Even the majority of these people will not have their lives saved – their prostate cancer was never going to kill them, simply grow harmlessly.

But many of them will still have treatment including surgery and radiotherapy to remove it, which can cause incontinence and impotence. The upshot is that screening will save up to two lives, at the cost of around 12 people receiving unnecessary treatment with serious downsides. The committee’s interpretation of the statistics is that screening will lead to harms that aren’t justified by the number of lives it saves.

This conclusion violates our intuition that prevention is better than cure. But screening measures like the PSA test are not really prevention.

They do not stop disease from happening, but merely identify it. That has repercussions, almost inevitably leading to distress and further healthcare. According to Mike Richards, the chair of the screening committee, for every 700 people whose lives were saved by screening, 7,000 would be left with permanent health issues from unnecessary treatment.

Richards himself had prostate cancer diagnosed by a PSA test after he developed symptoms, but stands by the argument that screening anyone simply because they have a prostate is normally a bad idea, unless they have symptoms.

One difficult area that remains unclear is the evidence surrounding screening in apparently higher-risk groups such as black people. If rates of prostate cancer are high enough and cause enough illness and death, the cost-benefit analysis might change.

The lack of evidence to support this recommendation is due to the failure of medicine to involve black people in previous trials. It’s an urgent matter, and one that new trials will hopefully resolve within two years.

Not all cancer has to be treated. Cancer just means an abnormal cell growth with the potential to spread elsewhere; not all cancers are alike, and not all are fatal. Most people who develop prostate cancer won’t die from it: they will have a lump of cells in their prostate in old age, but it won’t be what kills them. Compared to the effects of cancer treatment, the symptoms will be minimal.

Unfortunately the success of cancer awareness means that the word “cancer” remains terrifying. For people living with a cancer diagnosis, it can be hard to resist treatment.

That’s where the recommendation to avoid testing comes from. Here, better advice about the risks of cancer treatment could preserve many people’s quality of life.

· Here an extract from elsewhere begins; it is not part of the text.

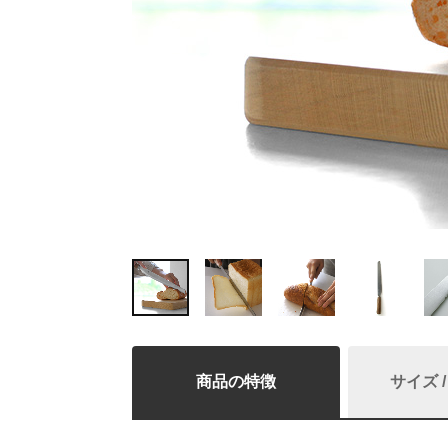
商品の特徴
サイズ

Treatments with fewer side effects would also reduce the damaging consequences of diagnosis.

But there are nearly always going to be intrinsic harms to many medical treatments that are almost impossible to avoid.

It’s important to consider both sides of screening, and disingenuous for those with power to present only one side of the story. The emotive power of cancer can also be a powerful pressure point in a PR machine.

Rishi Sunak led a government that eroded public health. But he is now an ambassador for Prostate Cancer Research. Earlier this year he filmed himself getting a PSA test and encouraging others to do the same. It’s unclear how: he’s only 45, and under government recommendations he isn’t entitled to get one on the NHS.

In his video, he mentions nothing about the harms of treatment, simply repeating the mantra that “early detection really saves lives.” Health is not apolitical.